▶ **Exercise description**
In the material below, find all lines with the string "portuguesa" and copy them.

▶ **Materials provided**
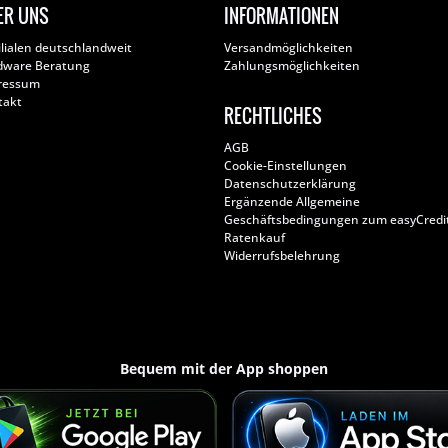
ER UNS
INFORMATIONEN
ilialen deutschlandweit
Versandmöglichkeiten
dware Beratung
Zahlungsmöglichkeiten
ressum
takt
RECHTLICHES
AGB
Cookie-Einstellungen
Datenschutzerklärung
Ergänzende Allgemeine
Geschäftsbedingungen zum easyCredi
Ratenkauf
Widerrufsbelehrung
Bequem mit der App shoppen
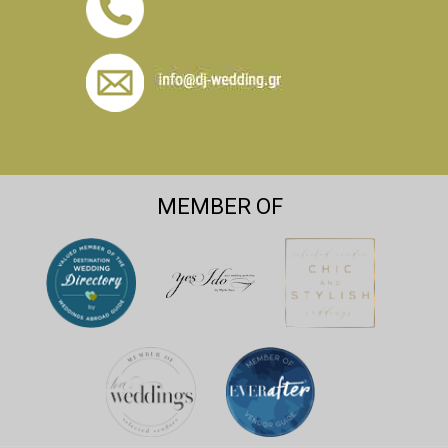
MEMBER OF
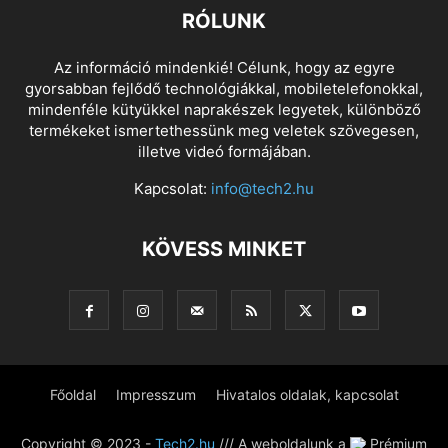
RÓLUNK
Az információ mindenkié! Célunk, hogy az egyre
gyorsabban fejlődő technológiákkal, mobiletelefonokkal,
mindenféle kütyükkel naprakészek legyetek, különböző
termékeket ismertethessünk meg veletek szövegesen,
illetve videó formájában.
Kapcsolat:
info@tech2.hu
KÖVESS MINKET
Főoldal
Impresszum
Hivatalos oldalak, kapcsolat
Copyright © 2023 -
Tech2.hu
/// A weboldalunk a
Prémium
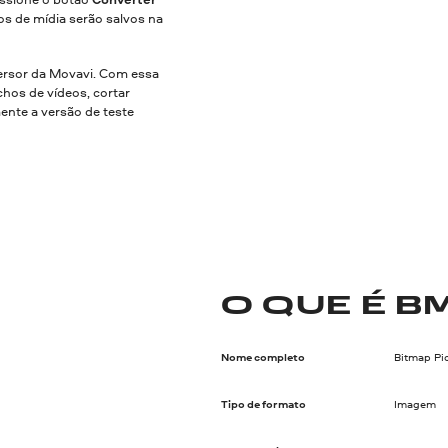
os de mídia serão salvos na
rsor da Movavi. Com essa
hos de vídeos, cortar
mente a versão de teste
O QUE É B
Nome completo
Bitmap Pi
Tipo de formato
Imagem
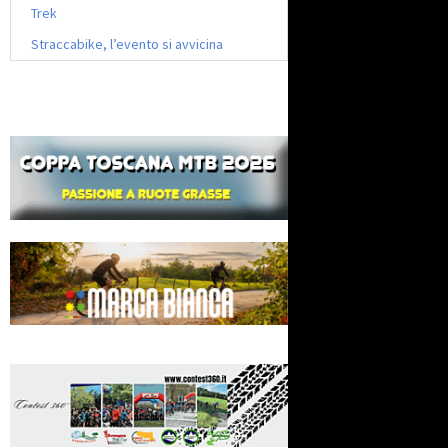
Trek
Straccabike, l’evento si avvicina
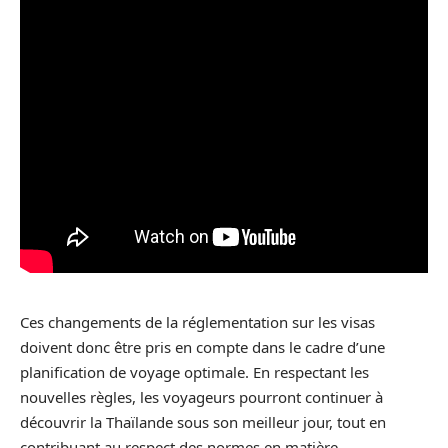
Ces changements de la réglementation sur les visas
doivent donc être pris en compte dans le cadre d’une
planification de voyage optimale. En respectant les
nouvelles règles, les voyageurs pourront continuer à
découvrir la Thaïlande sous son meilleur jour, tout en
contribuant au respect des normes en matière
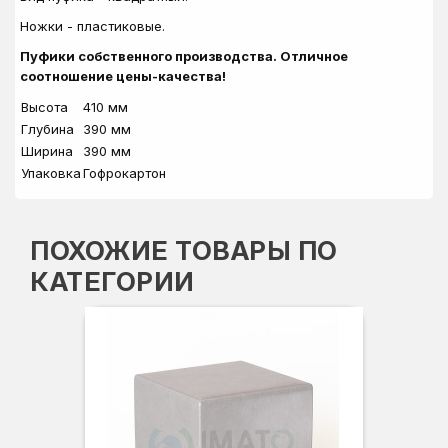
Ножки - пластиковые.
Пуфики собственного производства. Отличное
соотношение цены-качества!
Высота
410
мм
Глубина
390 мм
Ширина
390 мм
Упаковка
Гофрокартон
ПОХОЖИЕ ТОВАРЫ ПО
КАТЕГОРИИ
Вы
Гл
Ши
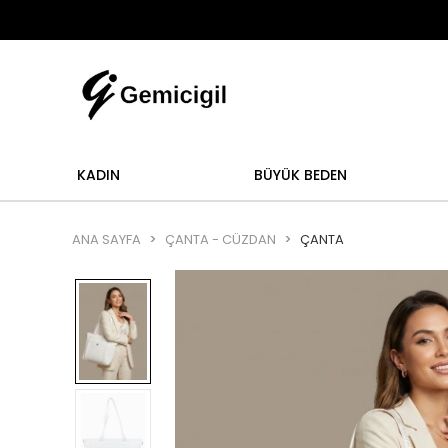
Abi
şlemi yoktur.
Abiye alışverişlerinizde iade ve değ
KADIN
BÜYÜK BEDEN
ANA SAYFA
ÇANTA - CÜZDAN
ÇANTA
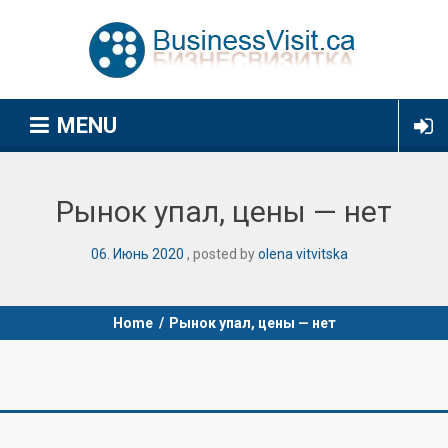
MENU
Рынок упал, цены — нет
06
.
Июнь
2020
posted by
olena vitvitska
Home
/
Рынок упал, цены — нет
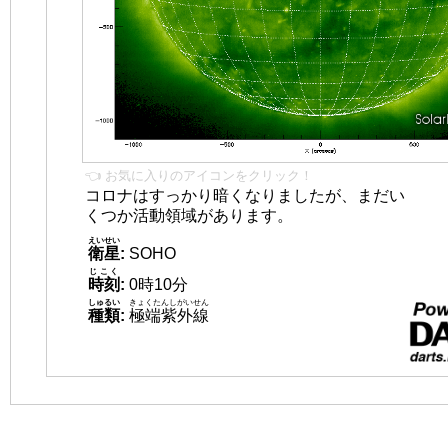
👈 お気に入りのアイコンをクリック！
コロナはすっかり暗くなりましたが、まだい
くつか活動領域があります。
えいせい
衛星
:
SOHO
じこく
時刻
:
0時10分
しゅるい
きょくたんしがいせん
種類
:
極端紫外線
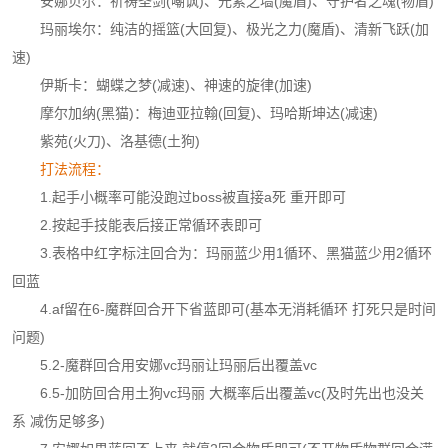
安娜贝尔：祈祷圣剑(嘲讽)、元素之墙(魔盾)、守护者之魂(物盾)
玛丽埃尔：纯洁的摇篮(大回复)、极光之力(魔盾)、清新飞跃(加
速)
伊斯卡：蝴蝶之梦(减速)、神速的旋律(加速)
摩尔加纳(黑猫)：梅迪亚拉翰(回复)、玛哈斯坤达(减速)
紫苑(火刀)、洛基德(土狗)
打法流程：
1.起手小概率可能没跑过boss被直接a死 重开即可
2.按起手技能表后接正常循环表即可
3.表格中红字标注回合为：玛丽蓝少用1循环、黑猫蓝少用2循环
回蓝
4.af留在6-魔群回合开下省蓝即可(基本无消耗循环 打死只是时间
问题)
5.2-魔群回合用安娜vc玛丽让玛丽后出覆盖vc
6.5-加防回合用土狗vc玛丽 大概率后出覆盖vc(及时先出也没关
系 减伤足够多)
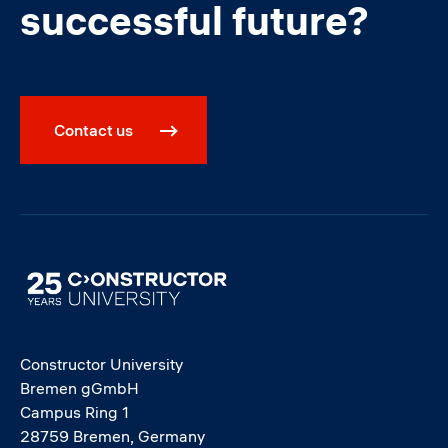
successful future?
Contact us
Image
Constructor University
Bremen gGmbH
Campus Ring 1
28759 Bremen, Germany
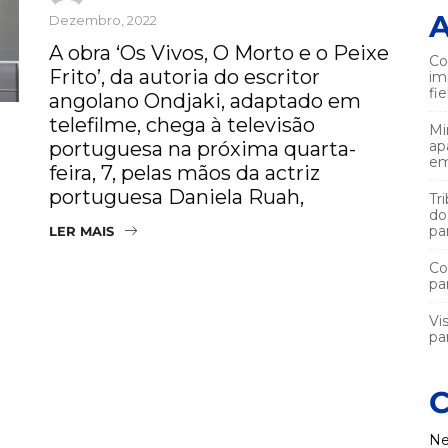
A
Dezembro, 2022
A obra ‘Os Vivos, O Morto e o Peixe
Co
Frito’, da autoria do escritor
im
fi
angolano Ondjaki, adaptado em
telefilme, chega à televisão
Mi
portuguesa na próxima quarta-
ap
em
feira, 7, pelas mãos da actriz
portuguesa Daniela Ruah,
Tr
do
pa
LER MAIS
Co
pa
Vi
par
C
Ne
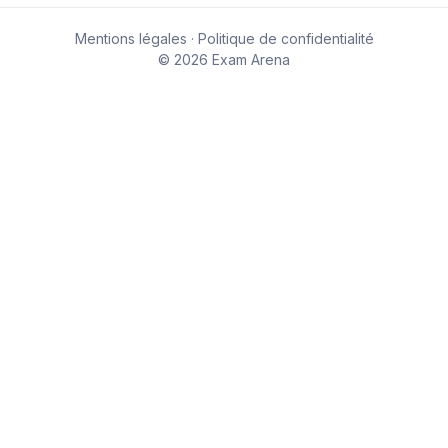
Mentions légales
·
Politique de confidentialité
© 2026 Exam Arena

▶ **Expected output**
portuguesa na próxima quarta-
portuguesa Daniela Ruah,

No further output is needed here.